## Problem requirements
From the entries below, return only the lines starting at the one that contains "το συντηρητικό Βρετανικό δράμα δεν" and ending at the one that contains "Next Article", exactly as they stand.

## Data in this exercise
====
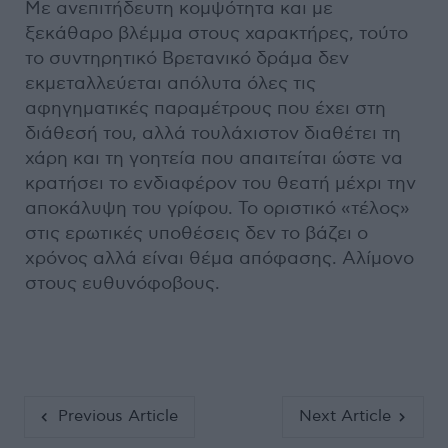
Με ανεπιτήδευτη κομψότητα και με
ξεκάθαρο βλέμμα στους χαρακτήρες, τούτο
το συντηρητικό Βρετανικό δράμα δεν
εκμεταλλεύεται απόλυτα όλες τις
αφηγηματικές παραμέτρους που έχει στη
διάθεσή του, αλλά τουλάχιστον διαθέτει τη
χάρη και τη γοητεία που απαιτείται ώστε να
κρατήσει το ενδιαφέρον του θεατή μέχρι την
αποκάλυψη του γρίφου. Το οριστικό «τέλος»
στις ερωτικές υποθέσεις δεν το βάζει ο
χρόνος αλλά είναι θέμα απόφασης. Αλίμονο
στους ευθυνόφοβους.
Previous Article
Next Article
====
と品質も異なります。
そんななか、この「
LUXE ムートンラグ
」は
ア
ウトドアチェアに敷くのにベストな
====
## Solution to the problem
το συντηρητικό Βρετανικό δράμα δεν
εκμεταλλεύεται απόλυτα όλες τις
αφηγηματικές παραμέτρους που έχει στη
διάθεσή του, αλλά τουλάχιστον διαθέτει τη
χάρη και τη γοητεία που απαιτείται ώστε να
κρατήσει το ενδιαφέρον του θεατή μέχρι την
αποκάλυψη του γρίφου. Το οριστικό «τέλος»
στις ερωτικές υποθέσεις δεν το βάζει ο
χρόνος αλλά είναι θέμα απόφασης. Αλίμονο
στους ευθυνόφοβους.
Previous Article
Next Article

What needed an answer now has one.